Idol kicks a cute one out, calls her back

Blond twinkies Haley and Baylie also get the ticket

ctv photo

Clockwise from left, American Idol’s Simon Cowell, Ryan Seacrest, Paula Abdul, and Randy Jackson.

The first 10 minutes of the last audition episode of American Idol featured a young woman named Haley, a 24-year-old wedding singer whose performance was called controlled, tuneful, unoriginal and — judge Simon Cowell’s favourite disparaging term — “a bit cabaret,” whatever that’s supposed to mean.

None of them, however, could come up with a compelling reason not to let her advance to the next round, which makes her something of a test case for the Idol aesthetic.

If Haley survives past the first eliminations, even advancing to the finals, is tuneful, unoriginal and cabaret exactly what

Idol favours, by its nature?

It’s hard to see what distinguishes her from another blond — named Baylie, strangely enough — who Simon calls “commercial with a capital C,” and gets the gold ticket to Hollywood as well.

If Haley goes further than Baylie, would it say something about entirely arbitrary standards that differentiate one blond pop twinkie from another on Idol?

Stay tuned, I suppose. I have no choice.

The Idol paradox is embodied in Ashlyn, a remarkably cute young woman who gets rejected by the judges because her face betrays real passion when she sings, instead of the usual anodyne, mannered mask.

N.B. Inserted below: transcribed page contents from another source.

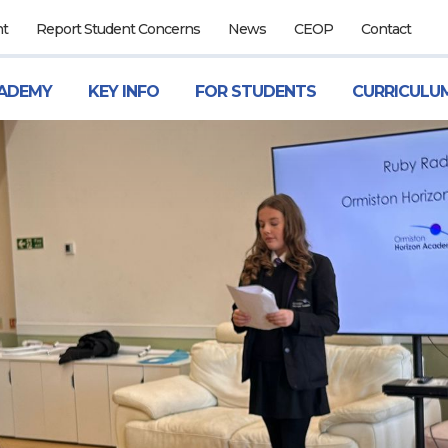
nt
Report Student Concerns
News
CEOP
Contact
ADEMY
KEY INFO
FOR STUDENTS
CURRICULU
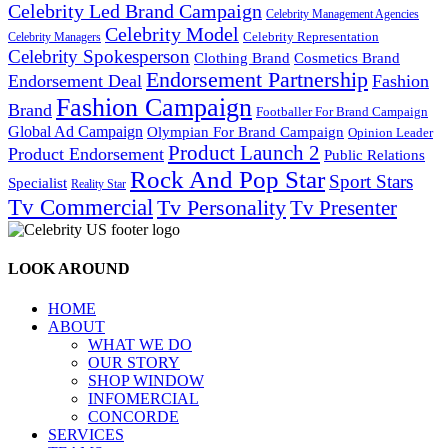
Celebrity Led Brand Campaign
Celebrity Management Agencies
Celebrity Model
Celebrity Representation
Celebrity Managers
Celebrity Spokesperson
Cosmetics Brand
Clothing Brand
Endorsement Partnership
Endorsement Deal
Fashion
Fashion Campaign
Brand
Footballer For Brand Campaign
Global Ad Campaign
Olympian For Brand Campaign
Opinion Leader
Product Launch 2
Product Endorsement
Public Relations
Rock And Pop Star
Sport Stars
Specialist
Reality Star
Tv Commercial
Tv Personality
Tv Presenter
LOOK AROUND
HOME
ABOUT
WHAT WE DO
OUR STORY
SHOP WINDOW
INFOMERCIAL
CONCORDE
SERVICES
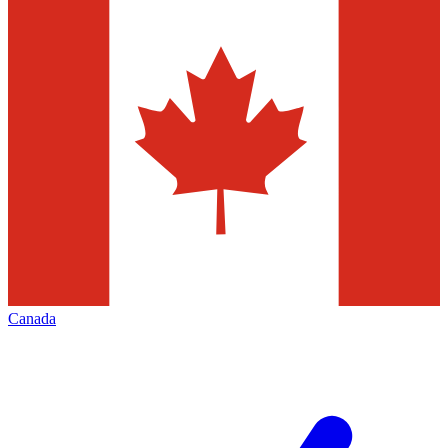
Canada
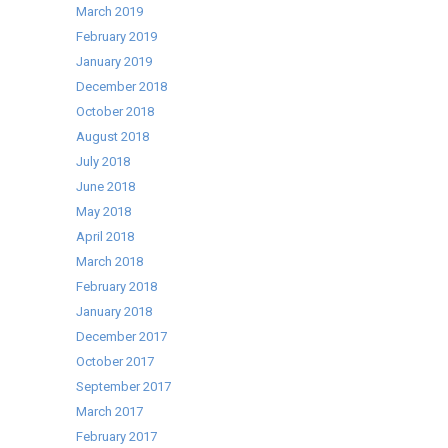
March 2019
February 2019
January 2019
December 2018
October 2018
August 2018
July 2018
June 2018
May 2018
April 2018
March 2018
February 2018
January 2018
December 2017
October 2017
September 2017
March 2017
February 2017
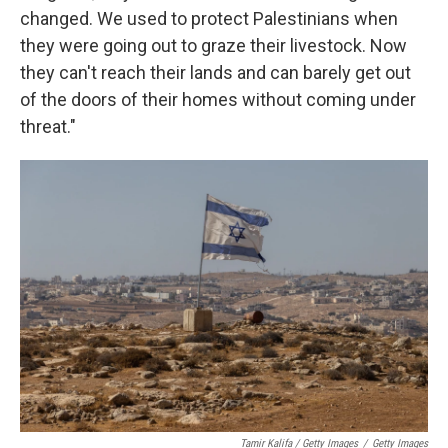
changed. We used to protect Palestinians when
they were going out to graze their livestock. Now
they can't reach their lands and can barely get out
of the doors of their homes without coming under
threat."
Tamir Kalifa / Getty Images
/
Getty Images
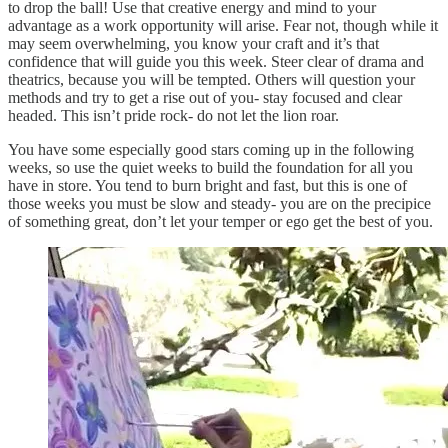
to drop the ball! Use that creative energy and mind to your
advantage as a work opportunity will arise. Fear not, though while it
may seem overwhelming, you know your craft and it’s that
confidence that will guide you this week. Steer clear of drama and
theatrics, because you will be tempted. Others will question your
methods and try to get a rise out of you- stay focused and clear
headed. This isn’t pride rock- do not let the lion roar.
You have some especially good stars coming up in the following
weeks, so use the quiet weeks to build the foundation for all you
have in store. You tend to burn bright and fast, but this is one of
those weeks you must be slow and steady- you are on the precipice
of something great, don’t let your temper or ego get the best of you.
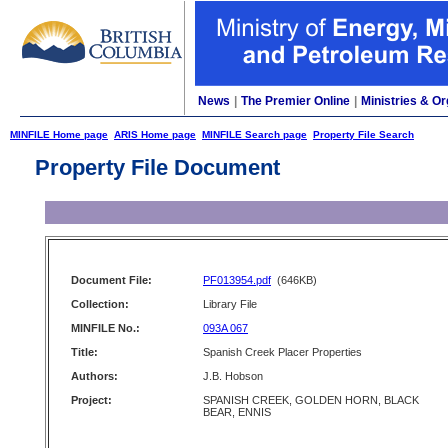
News
|
The Premier Online
|
Ministries & Or
MINFILE Home page
ARIS Home page
MINFILE Search page
Property File Search
Property File Document
Document File:
PF013954.pdf
(646KB)
Collection:
Library File
MINFILE No.:
093A 067
Title:
Spanish Creek Placer Properties
Authors:
J.B. Hobson
Project:
SPANISH CREEK, GOLDEN HORN, BLACK
BEAR, ENNIS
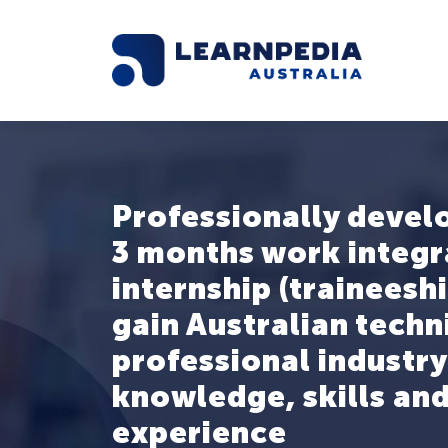
Professionally devel
3 months work integ
internship (traineeshi
gain Australian techn
professional industry
knowledge, skills and
experience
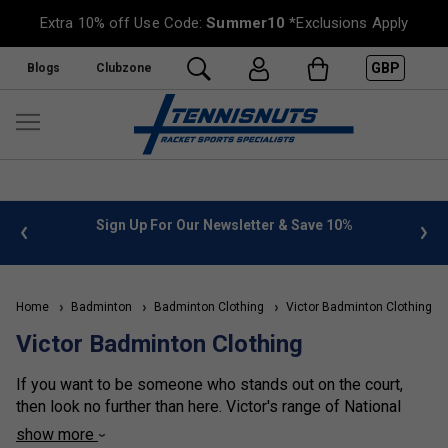
Extra 10% off Use Code:
Summer10
*Exclusions Apply
GBP
Blogs
Clubzone
Sign Up For Our Newsletter & Save 10%
FREE UK Deliver
Home
Badminton
Badminton Clothing
Victor Badminton Clothing
Victor Badminton Clothing
If you want to be someone who stands out on the court,
then look no further than here. Victor's range of National
Team tees, including Indonesia and Korea, are some of the
show more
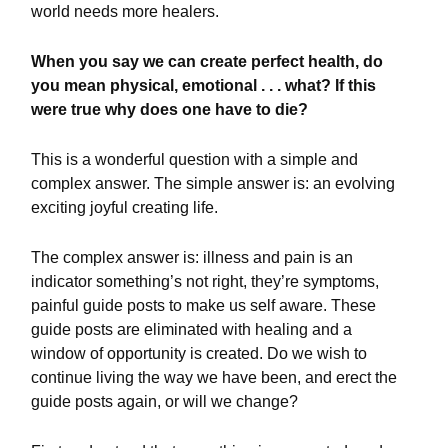
world needs more healers.
When you say we can create perfect health, do
you mean physical, emotional . . . what? If this
were true why does one have to die?
This is a wonderful question with a simple and
complex answer. The simple answer is: an evolving
exciting joyful creating life.
The complex answer is: illness and pain is an
indicator something’s not right, they’re symptoms,
painful guide posts to make us self aware. These
guide posts are eliminated with healing and a
window of opportunity is created. Do we wish to
continue living the way we have been, and erect the
guide posts again, or will we change?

No sooner has she tearfully left the room than the judges — it feels like contrived drama, like everything else about Idol, but let’s suspend our disbelief — experience a moment of regret and call her back.

They scold her for having some bad vocal habits, then give her the gold pass to Hollywood, insisting all the while that originality is really what they’re looking for.

The balance of the San Antonio show is taken up with a montage of contestants being foiled by a locked door while exiting the audition room — a set-up that the judges and producers are a bit too amused by — and those monsters of self-esteem that seem afflicted with a cognitive disconnect that makes them oblivious to the dynamics of being judged by strangers.

“You don’t know me or anything about me,” says one rejected contestant bitterly, as if staring into the sucking maw of neediness and self-deception will reveal a spectrum of talent, hidden like ultraviolet rays, beneath a facade of atonal horror.